Articles

A Virtual Active Shooter Training Course for Teachers

By Cait Etherington
February 28, 2018

As widely reported in late 2017, Homeland Security has worked with experts at its Army Research Lab in Orlando to develop a multiplayer, scalable, online training environment for first responders known as EDGE, or Enhanced Dynamic Geo-Social Environment. While the first version was designed for federal, state, local, tribal, and territorial government law enforcement organizations, fire fighters, and other first responders, the same platform will soon be available to teachers and school administrators looking for ways to keep their school environments safe. But will America’s teachers embrace simulated active shooter training?

What is Enhanced Dynamic Geo-Social Environment?
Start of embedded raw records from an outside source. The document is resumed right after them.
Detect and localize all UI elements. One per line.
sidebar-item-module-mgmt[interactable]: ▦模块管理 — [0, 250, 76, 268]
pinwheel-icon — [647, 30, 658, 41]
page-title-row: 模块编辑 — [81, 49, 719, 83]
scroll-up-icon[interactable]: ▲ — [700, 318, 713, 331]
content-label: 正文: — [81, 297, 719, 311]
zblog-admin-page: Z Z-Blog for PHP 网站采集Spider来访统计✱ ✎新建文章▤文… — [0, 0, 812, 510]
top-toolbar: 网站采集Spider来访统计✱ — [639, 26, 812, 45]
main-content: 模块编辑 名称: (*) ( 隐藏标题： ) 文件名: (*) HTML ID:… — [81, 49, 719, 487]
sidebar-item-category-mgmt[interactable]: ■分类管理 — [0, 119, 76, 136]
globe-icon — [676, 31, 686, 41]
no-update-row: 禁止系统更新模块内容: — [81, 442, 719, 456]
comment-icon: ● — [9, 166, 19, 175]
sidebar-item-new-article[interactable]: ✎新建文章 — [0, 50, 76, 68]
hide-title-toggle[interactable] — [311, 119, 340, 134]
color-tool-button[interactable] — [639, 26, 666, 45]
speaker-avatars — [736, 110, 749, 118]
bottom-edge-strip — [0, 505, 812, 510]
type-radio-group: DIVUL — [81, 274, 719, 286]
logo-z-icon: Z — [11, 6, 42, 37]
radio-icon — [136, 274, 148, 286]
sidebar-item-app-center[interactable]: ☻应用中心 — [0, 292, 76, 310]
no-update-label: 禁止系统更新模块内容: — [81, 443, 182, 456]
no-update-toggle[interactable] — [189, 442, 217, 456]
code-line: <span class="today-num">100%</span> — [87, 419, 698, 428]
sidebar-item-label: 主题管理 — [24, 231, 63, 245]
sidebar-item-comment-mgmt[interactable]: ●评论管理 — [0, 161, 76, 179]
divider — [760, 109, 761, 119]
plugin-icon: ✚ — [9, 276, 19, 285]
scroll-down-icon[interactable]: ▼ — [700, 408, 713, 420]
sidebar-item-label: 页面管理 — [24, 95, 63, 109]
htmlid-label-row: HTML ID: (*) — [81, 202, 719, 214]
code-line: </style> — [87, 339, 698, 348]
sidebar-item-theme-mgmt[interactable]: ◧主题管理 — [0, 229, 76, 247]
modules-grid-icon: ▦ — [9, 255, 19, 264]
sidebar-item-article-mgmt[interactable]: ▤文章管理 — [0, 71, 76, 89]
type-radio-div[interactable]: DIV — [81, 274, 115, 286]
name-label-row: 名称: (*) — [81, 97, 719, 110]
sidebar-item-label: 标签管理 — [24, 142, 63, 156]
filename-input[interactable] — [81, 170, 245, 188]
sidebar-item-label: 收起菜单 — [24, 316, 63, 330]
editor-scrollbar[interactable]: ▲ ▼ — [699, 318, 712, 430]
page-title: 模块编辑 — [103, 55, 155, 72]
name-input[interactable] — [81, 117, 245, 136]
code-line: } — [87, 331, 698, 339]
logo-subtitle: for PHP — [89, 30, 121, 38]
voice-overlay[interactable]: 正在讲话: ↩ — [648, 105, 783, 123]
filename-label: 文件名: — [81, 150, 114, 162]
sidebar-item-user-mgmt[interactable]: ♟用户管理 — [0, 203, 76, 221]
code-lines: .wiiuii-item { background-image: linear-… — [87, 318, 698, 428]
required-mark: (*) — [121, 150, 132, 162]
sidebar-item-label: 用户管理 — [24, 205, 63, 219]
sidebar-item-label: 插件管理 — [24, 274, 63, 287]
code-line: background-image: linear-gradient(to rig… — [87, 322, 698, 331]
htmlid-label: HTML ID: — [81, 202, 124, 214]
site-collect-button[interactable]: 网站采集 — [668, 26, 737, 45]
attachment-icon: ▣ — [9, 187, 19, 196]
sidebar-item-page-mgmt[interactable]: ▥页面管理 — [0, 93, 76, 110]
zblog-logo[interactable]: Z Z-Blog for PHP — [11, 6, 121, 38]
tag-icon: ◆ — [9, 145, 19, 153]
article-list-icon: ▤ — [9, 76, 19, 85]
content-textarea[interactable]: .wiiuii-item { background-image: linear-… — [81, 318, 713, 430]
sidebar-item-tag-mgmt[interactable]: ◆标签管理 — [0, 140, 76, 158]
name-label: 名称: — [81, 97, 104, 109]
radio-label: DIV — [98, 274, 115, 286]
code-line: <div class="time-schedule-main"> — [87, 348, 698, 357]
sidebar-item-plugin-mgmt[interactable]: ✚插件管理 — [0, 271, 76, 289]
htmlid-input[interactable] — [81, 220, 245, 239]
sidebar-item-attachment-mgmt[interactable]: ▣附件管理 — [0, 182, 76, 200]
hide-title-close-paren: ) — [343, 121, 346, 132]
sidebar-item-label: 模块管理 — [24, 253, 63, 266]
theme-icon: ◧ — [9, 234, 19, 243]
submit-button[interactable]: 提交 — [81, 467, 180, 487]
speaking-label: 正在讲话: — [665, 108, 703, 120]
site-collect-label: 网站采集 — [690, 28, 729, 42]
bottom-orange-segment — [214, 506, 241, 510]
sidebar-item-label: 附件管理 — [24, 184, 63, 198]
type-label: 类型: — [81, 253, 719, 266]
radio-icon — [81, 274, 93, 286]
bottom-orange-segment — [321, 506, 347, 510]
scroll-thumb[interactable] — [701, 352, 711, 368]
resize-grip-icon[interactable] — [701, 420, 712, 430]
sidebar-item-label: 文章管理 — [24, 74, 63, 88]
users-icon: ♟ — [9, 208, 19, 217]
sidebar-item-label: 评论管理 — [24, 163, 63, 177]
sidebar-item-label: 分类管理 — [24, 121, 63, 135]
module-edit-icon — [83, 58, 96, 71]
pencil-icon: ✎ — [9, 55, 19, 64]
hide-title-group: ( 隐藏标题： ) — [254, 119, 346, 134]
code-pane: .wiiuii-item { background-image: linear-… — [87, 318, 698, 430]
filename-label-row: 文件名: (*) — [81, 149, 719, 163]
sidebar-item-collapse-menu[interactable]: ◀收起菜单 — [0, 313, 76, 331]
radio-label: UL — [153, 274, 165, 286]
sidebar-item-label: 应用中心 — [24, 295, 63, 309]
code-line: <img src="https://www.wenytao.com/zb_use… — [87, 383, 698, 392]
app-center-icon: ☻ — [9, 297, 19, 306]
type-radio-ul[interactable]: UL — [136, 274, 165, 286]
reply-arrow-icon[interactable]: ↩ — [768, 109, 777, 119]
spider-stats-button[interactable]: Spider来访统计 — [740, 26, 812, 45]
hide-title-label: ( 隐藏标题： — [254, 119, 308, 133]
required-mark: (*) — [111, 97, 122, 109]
Enhanced Dynamic Geo-Social Environment was built using the Unreal Engine, which is a platform that allows responders across disciplines to assume different avatars and role-play complex response scenarios. As stated on the Department of Homeland Security website, “EDGE is a training environment that is intended to be a group tool where multiple trainees can assume any of the roles above to execute the desired training. It is not intended to be a single-trainee environment. EDGE is not a training course in the traditional sense, but rather it is a tool instructors use to train their first responder teams in a safe environment, where scenarios can be changed or re-run as many times as necessary to provide a wide range of training possibilities. Enhanced Dynamic Geo-Social Environment also has an after-action review capability where training sessions can be replayed with full pause, rewind, and fast-forward controls to highlight key training points.” Notably, while EDGE is not intended to replace live training, as emphasized by Homeland Security, “Agency budgets often limit the amount of live training that first responders can conduct or participate in. The EDGE platform…provides the perfect way to augment and reinforce live training without the cost of a full-up live exercise.”

EDGE firefighter avatar battles a blaze in the hotel restaurant area (image source: Homeland Security, EDGE Virtual Training Photos).
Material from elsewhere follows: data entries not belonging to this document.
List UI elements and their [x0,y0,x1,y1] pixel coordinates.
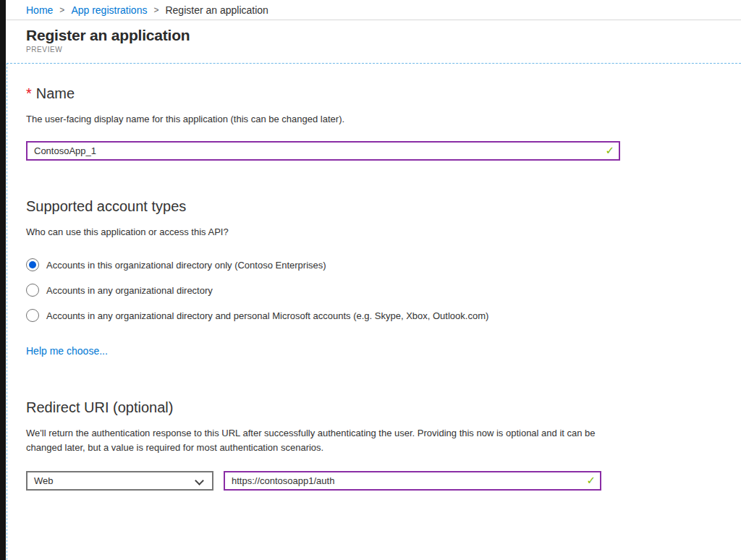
required-asterisk: * [26,85,32,101]
name-description: The user-facing display name for this ap… [26,112,741,127]
page-header: Register an application PREVIEW [6,20,741,63]
breadcrumb-separator: > [153,5,158,15]
account-types-heading: Supported account types [26,198,741,215]
chevron-down-icon [195,476,204,485]
preview-badge: PREVIEW [26,46,741,54]
redirect-uri-input[interactable] [224,471,601,491]
help-me-choose-link[interactable]: Help me choose... [26,345,108,357]
name-input[interactable] [26,141,620,161]
radio-button-icon[interactable] [26,258,39,271]
redirect-uri-description: We'll return the authentication response… [26,426,616,455]
name-input-wrap: ✓ [26,141,620,161]
radio-option-label: Accounts in this organizational director… [46,260,326,271]
account-types-question: Who can use this application or access t… [26,225,741,239]
platform-type-dropdown[interactable]: Web [26,471,213,491]
redirect-uri-heading: Redirect URI (optional) [26,399,741,416]
valid-checkmark-icon: ✓ [605,144,614,157]
name-heading-label: Name [36,85,75,101]
breadcrumb-app-registrations-link[interactable]: App registrations [71,4,147,16]
radio-button-icon[interactable] [26,309,39,322]
radio-option-single-tenant[interactable]: Accounts in this organizational director… [26,258,741,271]
name-section-heading: *Name [26,85,741,102]
valid-checkmark-icon: ✓ [586,474,596,487]
breadcrumb-separator: > [59,5,64,15]
radio-button-icon[interactable] [26,284,39,297]
breadcrumb-home-link[interactable]: Home [26,4,53,16]
radio-option-multi-tenant-personal[interactable]: Accounts in any organizational directory… [26,309,741,322]
redirect-uri-row: Web ✓ [26,471,741,491]
breadcrumb: Home > App registrations > Register an a… [6,0,741,20]
page-title: Register an application [26,27,741,44]
radio-option-multi-tenant[interactable]: Accounts in any organizational directory [26,284,741,297]
breadcrumb-current-page: Register an application [165,4,268,16]
redirect-uri-input-wrap: ✓ [224,471,601,491]
radio-option-label: Accounts in any organizational directory… [46,310,488,321]
sidebar-edge [0,0,6,560]
radio-option-label: Accounts in any organizational directory [46,285,213,296]
register-application-form: *Name The user-facing display name for t… [7,63,741,560]
platform-type-selected-value: Web [34,475,54,486]
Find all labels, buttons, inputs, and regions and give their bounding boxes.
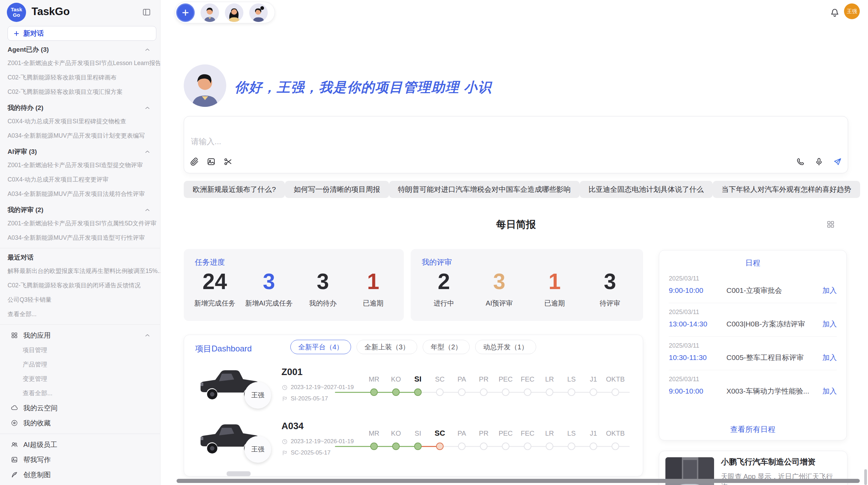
- flag-icon: [281, 450, 288, 456]
- sidebar-app-item[interactable]: 变更管理: [0, 372, 160, 386]
- suggestion-chip[interactable]: 欧洲新规最近颁布了什么?: [184, 181, 285, 198]
- sidebar-item[interactable]: C0X4-动力总成开发项目SI里程碑提交物检查: [0, 114, 160, 128]
- view-all-schedule-link[interactable]: 查看所有日程: [659, 424, 846, 435]
- sidebar-item-my-apps[interactable]: 我的应用: [0, 328, 160, 343]
- milestone[interactable]: SI: [407, 372, 429, 396]
- chat-input-card[interactable]: 请输入...: [184, 116, 848, 173]
- join-meeting-link[interactable]: 加入: [822, 319, 837, 329]
- add-assistant-button[interactable]: [176, 3, 195, 22]
- schedule-item[interactable]: 2025/03/119:00-10:00X003-车辆动力学性能验...加入: [669, 370, 837, 403]
- notifications-bell-icon[interactable]: [830, 8, 840, 18]
- milestone[interactable]: SI: [407, 426, 429, 450]
- milestone[interactable]: MR: [363, 426, 385, 450]
- sidebar-item[interactable]: Z001-全新燃油轻卡产品开发项目SI节点属性5D文件评审: [0, 216, 160, 231]
- milestone[interactable]: PR: [473, 426, 495, 450]
- sidebar-app-item[interactable]: 项目管理: [0, 343, 160, 357]
- milestone[interactable]: KO: [385, 426, 407, 450]
- user-avatar[interactable]: 王强: [844, 3, 860, 19]
- recent-conversation-item[interactable]: C02-飞腾新能源轻客改款项目的闭环通告反馈情况: [0, 278, 160, 293]
- sidebar-section: AI评审 (3)Z001-全新燃油轻卡产品开发项目SI造型提交物评审C0X4-动…: [0, 146, 160, 201]
- milestone[interactable]: OKTB: [604, 426, 626, 450]
- sidebar-recent-section: 最近对话解释最新出台的欧盟报废车法规再生塑料比例被调至15%...C02-飞腾新…: [0, 251, 160, 321]
- sidebar-section-header[interactable]: 我的评审 (2): [0, 204, 160, 216]
- screenshot-icon[interactable]: [223, 157, 233, 166]
- milestone-label: KO: [391, 372, 401, 386]
- dashboard-tab[interactable]: 年型（2）: [423, 340, 470, 354]
- dashboard-tab[interactable]: 动总开发（1）: [475, 340, 536, 354]
- milestone[interactable]: PA: [451, 372, 473, 396]
- voice-call-icon[interactable]: [796, 157, 805, 166]
- attach-file-icon[interactable]: [190, 157, 199, 166]
- schedule-item[interactable]: 2025/03/1110:30-11:30C005-整车工程目标评审加入: [669, 337, 837, 370]
- milestone[interactable]: SC: [429, 372, 451, 396]
- milestone-label: PR: [479, 372, 489, 386]
- milestone-label: LR: [545, 372, 554, 386]
- suggestion-chip[interactable]: 特朗普可能对进口汽车增税会对中国车企造成哪些影响: [389, 181, 580, 198]
- join-meeting-link[interactable]: 加入: [822, 286, 837, 295]
- project-row[interactable]: 王强A0342023-12-19~2026-01-19SC-2025-05-17…: [184, 414, 643, 468]
- milestone[interactable]: LR: [539, 426, 560, 450]
- horizontal-scrollbar[interactable]: [177, 479, 860, 483]
- milestone-label: MR: [369, 372, 379, 386]
- join-meeting-link[interactable]: 加入: [822, 353, 837, 362]
- suggestion-chip[interactable]: 当下年轻人对汽车外观有怎样的喜好趋势: [713, 181, 860, 198]
- sidebar-item[interactable]: A034-全新新能源MUV产品开发项目计划变更表编写: [0, 128, 160, 143]
- suggestion-chip[interactable]: 比亚迪全固态电池计划具体说了什么: [580, 181, 713, 198]
- collapse-sidebar-icon[interactable]: [142, 8, 151, 17]
- milestone[interactable]: FEC: [517, 372, 539, 396]
- sidebar-item[interactable]: A034-全新新能源MUV产品开发项目造型可行性评审: [0, 231, 160, 245]
- milestone[interactable]: SC: [429, 426, 451, 450]
- sidebar-item[interactable]: Z001-全新燃油皮卡产品开发项目SI节点Lesson Learn报告: [0, 56, 160, 70]
- milestone[interactable]: J1: [582, 372, 604, 396]
- recent-conversation-item[interactable]: 公司Q3轻卡销量: [0, 293, 160, 307]
- assistant-avatar[interactable]: [225, 3, 243, 22]
- milestone[interactable]: PEC: [495, 426, 517, 450]
- milestone[interactable]: LS: [560, 372, 582, 396]
- sidebar-item[interactable]: C02-飞腾新能源轻客改款项目立项汇报方案: [0, 85, 160, 99]
- dashboard-tab[interactable]: 全新平台（4）: [290, 340, 351, 354]
- sidebar-item-feather[interactable]: 创意制图: [0, 467, 160, 482]
- milestone[interactable]: OKTB: [604, 372, 626, 396]
- milestone[interactable]: LR: [539, 372, 560, 396]
- microphone-icon[interactable]: [814, 157, 824, 166]
- sidebar-section-header[interactable]: AI评审 (3): [0, 146, 160, 158]
- apps-view-all-link[interactable]: 查看全部...: [0, 386, 160, 400]
- sidebar-item[interactable]: C0X4-动力总成开发项目工程变更评审: [0, 172, 160, 187]
- join-meeting-link[interactable]: 加入: [822, 386, 837, 396]
- sidebar-item-write[interactable]: 帮我写作: [0, 452, 160, 467]
- assistant-avatar[interactable]: [249, 3, 268, 22]
- schedule-item[interactable]: 2025/03/1113:00-14:30C003|H0B-方案冻结评审加入: [669, 303, 837, 337]
- sidebar-item[interactable]: A034-全新新能源MUV产品开发项目法规符合性评审: [0, 187, 160, 201]
- schedule-item[interactable]: 2025/03/119:00-10:00C001-立项审批会加入: [669, 270, 837, 303]
- project-row[interactable]: 王强Z0012023-12-19~2027-01-19SI-2025-05-17…: [184, 360, 643, 414]
- milestone[interactable]: MR: [363, 372, 385, 396]
- sidebar-item[interactable]: Z001-全新燃油轻卡产品开发项目SI造型提交物评审: [0, 158, 160, 172]
- recent-view-all-link[interactable]: 查看全部...: [0, 307, 160, 321]
- milestone[interactable]: PR: [473, 372, 495, 396]
- dashboard-tab[interactable]: 全新上装（3）: [357, 340, 417, 354]
- milestone[interactable]: PA: [451, 426, 473, 450]
- insert-image-icon[interactable]: [206, 157, 216, 166]
- recent-conversation-item[interactable]: 解释最新出台的欧盟报废车法规再生塑料比例被调至15%...: [0, 264, 160, 278]
- sidebar-item[interactable]: C02-飞腾新能源轻客改款项目里程碑画布: [0, 70, 160, 85]
- layout-grid-icon[interactable]: [826, 220, 835, 229]
- assistant-avatar[interactable]: [201, 3, 219, 22]
- sidebar-item-label: 创意制图: [23, 470, 51, 480]
- sidebar-section-header[interactable]: 我的待办 (2): [0, 102, 160, 114]
- new-chat-button[interactable]: 新对话: [8, 26, 156, 41]
- milestone[interactable]: PEC: [495, 372, 517, 396]
- sidebar-item-cloud[interactable]: 我的云空间: [0, 400, 160, 415]
- send-icon[interactable]: [833, 157, 842, 166]
- vertical-scrollbar[interactable]: [864, 469, 867, 485]
- milestone[interactable]: LS: [560, 426, 582, 450]
- milestone[interactable]: J1: [582, 426, 604, 450]
- stat-value: 1: [534, 270, 575, 293]
- sidebar-section-header[interactable]: Agent已办 (3): [0, 43, 160, 56]
- milestone[interactable]: FEC: [517, 426, 539, 450]
- sidebar-item-star[interactable]: 我的收藏: [0, 415, 160, 431]
- sidebar-item-people[interactable]: AI超级员工: [0, 437, 160, 452]
- suggestion-chip[interactable]: 如何写一份清晰的项目周报: [285, 181, 389, 198]
- sidebar-app-item[interactable]: 产品管理: [0, 357, 160, 372]
- schedule-list: 2025/03/119:00-10:00C001-立项审批会加入2025/03/…: [669, 270, 837, 403]
- milestone[interactable]: KO: [385, 372, 407, 396]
Bringing EDGE Training to Schools

After Enhanced Dynamic Geo-Social Environment’s successful roll out with first responders, there are now plans to bring comparable training to teachers in schools across the United States as soon as this spring. Last week, Tabatha Dwyer, Enhanced Dynamic Geo-Social Environment’s Creative Director, told ABC’s WFTV 9 that the new simulation uses as many as eight exercises to train teachers. As she explained, the simulation is designed to help teachers “see what it’s like to lock doors, to barricade doors, to tell children, to make the hard decisions, ‘We need to jump out the window, right now, right now, and escape.”

Notably, the simulation will be able to train up to 20 people at a time and is based on real active shooter situations that have happened in U.S. Schools, including incidents at Columbine and Sandy Hook. Notably, the training enables participants to play the role of teacher, shooter, or officer and the program takes into account different safety measures including the use of intercom systems and automatic locks. While working through the virtual shooting incident, participants are offered tips on effective lockdown practices and how to construct physical barriers in classrooms and other areas of the school.

While it seems likely that this new high-tech approach to school safety will prove controversial, as Tamara Griffith, a chief engineer for the Enhanced Dynamic Geo-Social Environment Project, told Campus Safety magazine last December, “With teachers, they did not self-select into a role where they expect to have bullets flying near them. Unfortunately, it’s becoming a reality. We want to teach teachers how to respond as first responders.” But are teachers ready to embrace EDGE training? While it is yet to be seen whether teachers and the nation’s largest teachers’ unions will embrace EDGE training, with the NRA and President calling for an even more extreme solution (arming school teachers and paying bonuses to those that holster up in the classroom), it seems likely that EDGE will be getting serious attention from the nation’s educators over the coming months.